The activists arrested by Pune police last week as a part of the Bhima Koregaon case were charged under the Unlawful Activities (Prevention) Act (UAPA) in the absence of a terror plot, the People’s Union for Democratic Rights (PUDR) said in a statement on Wednesday.
Releasing a report titled “The Missing Terror Plot: Bhima Koregaon and the Politics of UAPA”, PUDR said the police had claimed to have unearthed “thousands of letters” and proof against Varavara Rao, Gautam Navlakha, Vernon Gonsalves, Sudha Bhardwaj and Arun Ferreira.
But, PUDR said, a study of the documents and news reports on the incident showed that the first two FIRs filed soon after the clashes were against Milind Ekbote and Sambhaji Bhide, and that they had been indicted by the Coordination Committee in January.

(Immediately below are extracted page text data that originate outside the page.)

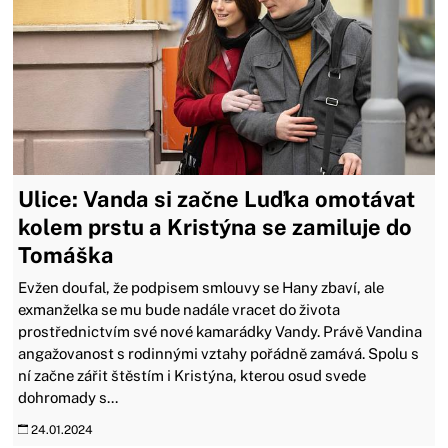
Ulice: Vanda si začne Luďka omotávat
kolem prstu a Kristýna se zamiluje do
Tomáška
Evžen doufal, že podpisem smlouvy se Hany zbaví, ale
exmanželka se mu bude nadále vracet do života
prostřednictvím své nové kamarádky Vandy. Právě Vandina
angažovanost s rodinnými vztahy pořádně zamává. Spolu s
ní začne zářit štěstím i Kristýna, kterou osud svede
dohromady s...
24.01.2024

The report said the timing of Maharashtra Chief Minister Devendra Fadnavis giving a clean chit to Mr. Bhide in March coincided with the “clamour against the so-called Maoist connection with the Elgar Parishad”, referring to the event held a day before the Bhima Koregaon clashes.
The decision of the police to prosecute 10 activists, including the five arrested recently, was “evidence of a growing political desperation of the present dispensation”, the PUDR statement said. On the use of the UAPA against the activists, PUDR said there had been “back door entry” of the UAPA in the FIR in the matter “via concoction of an absent terror plot”.

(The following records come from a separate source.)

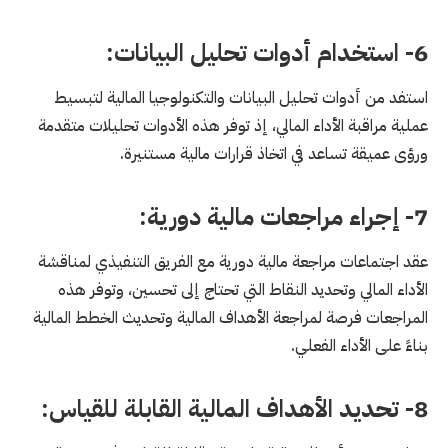
6- استخدام أدوات تحليل البيانات:
استفد من أدوات تحليل البيانات والتكنولوجيا المالية لتبسيط
عملية مراقبة الأداء المالي، إذ توفر هذه الأدوات تحليلات متقدمة
ورؤى عميقة تساعد في اتخاذ قرارات مالية مستنيرة.
7- إجراء مراجعات مالية دورية:
عقد اجتماعات مراجعة مالية دورية مع الفريق التنفيذي لمناقشة
الأداء المالي وتحديد النقاط التي تحتاج إلى تحسين، وتوفر هذه
المراجعات فرصة لمراجعة الأهداف المالية وتحديث الخطط المالية
بناءً على الأداء الفعلي.
8- تحديد الأهداف المالية القابلة للقياس: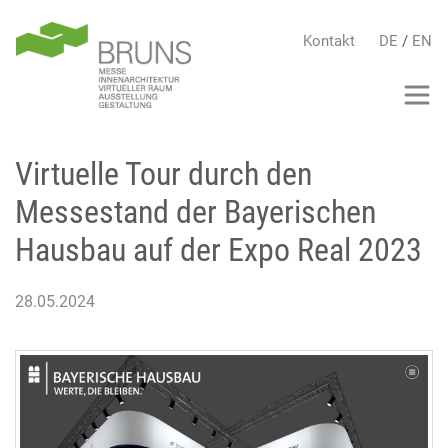
Kontakt
DE
/
EN
Virtuelle Tour durch den
Messestand der Bayerischen
Hausbau auf der Expo Real 2023
28.05.2024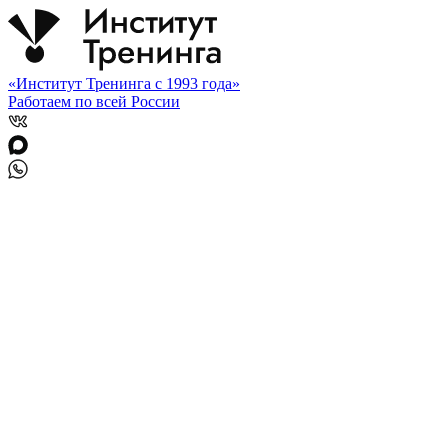
«Институт Тренинга с 1993 года»
Работаем по всей России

“The UAPA is an extraordinary yet permanent law. This contradiction of borrowing the worst features of previous anti-terror temporary laws in a permanent manner offers the bleakest chances of hope and justice,” PUDR stated.
The organisation demanded the unconditional repeal of the UAPA and the release of political prisoners held under it as well as other associated laws.